Entre plusieurs accès possibles, la question qui organise ou polarise le plus fortement le débat sur l'éthique protestante, actuellement, est de savoir si l'Evangile fonde ou non une morale. Quelle est l'autorité biblique en matière éthique ? Y a–t–il ou non un usage éthique de la Loi?

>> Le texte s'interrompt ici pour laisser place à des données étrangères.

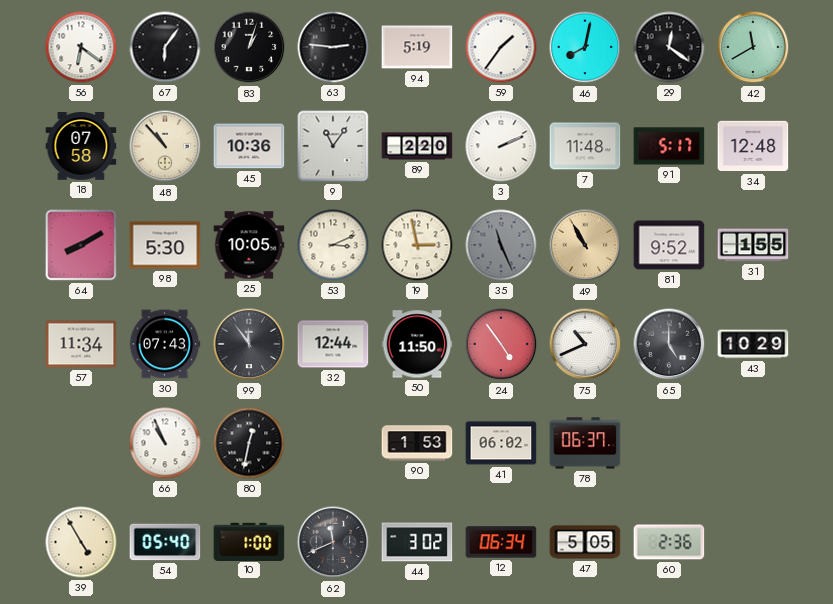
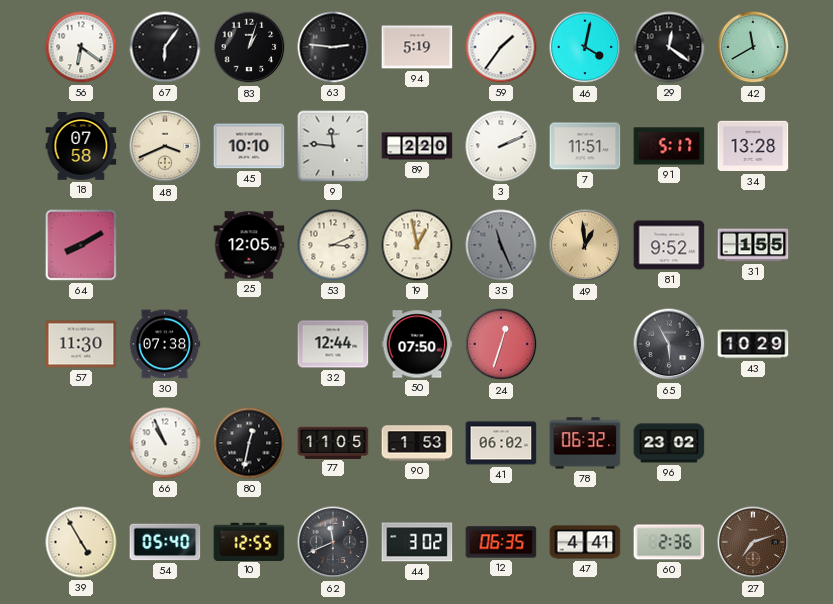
46: 8:02 -> 4:02
48: 10:53 -> 3:41
45: 10:36 -> 10:10
9: 11:06 -> 11:46
7: 11:48 -> 11:51
34: 12:48 -> 13:28
98: 5:30 -> none
25: 10:05 -> 12:05
19: 2:58 -> 12:58
49: 10:55 -> 12:59
57: 11:34 -> 11:30
30: 07:43 -> 07:38
99: 11:54 -> none
50: 11:50 -> 07:50
24: 4:54 -> 12:33
75: 10:41 -> none
65: 5:00 -> 5:55
77: none -> 11:05
78: 06:37 -> 06:32
96: none -> 23:02
10: 1:00 -> 12:55
12: 06:34 -> 06:35
47: 5:05 -> 4:41
27: none -> 7:12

Plutôt qu'arrondir les angles en reprenant les éléments récents du débat pour tenter quelque impossible synthèse, et quitte à rester très schématique pour faire voir le sujet, on préfèrera accuser la rupture entre les deux réponses à cette question. Car c'est précisément la tension entre elles qui est significative.

Le "non" de Luther :

Avec la prédication de la Grâce seule, c'est le "non" qui inaugure, par une rupture avec la subtile dialectique thomiste entre nature et grâce. La grâce ne couronne pas la "nature humaine", elle nous précède, elle commence. En ce sens la question éthique pour les protestants (la question de savoir s'il y a ou non une éthique chrétienne) ne réside pas dans le rapport nature/grâce, mais dans le rapport grâce/agir. Et dans cette présentation schématique, je n'hésiterai pas à dire que Luther met l'accent principal sur la grâce en tant qu'elle rompt avec la problématique antérieure, et que Calvin met l'accent sur l'agir ouvert par cette grâce.

Pourquoi n'y a–t–il pas de morale chrétienne, évangéliquement fondée? Parce que toute morale reste une tentative d'auto– justification, une manière de chercher une sanctification dans des oeuvres. Il ne faut pas confondre le registre évangélique de la sanctification par la foi, qui est une libération de l'homme intérieur, et le registre de la justice humaine, qui maintient un certain ordre moral car l'homme extérieur reste esclave de ses passions.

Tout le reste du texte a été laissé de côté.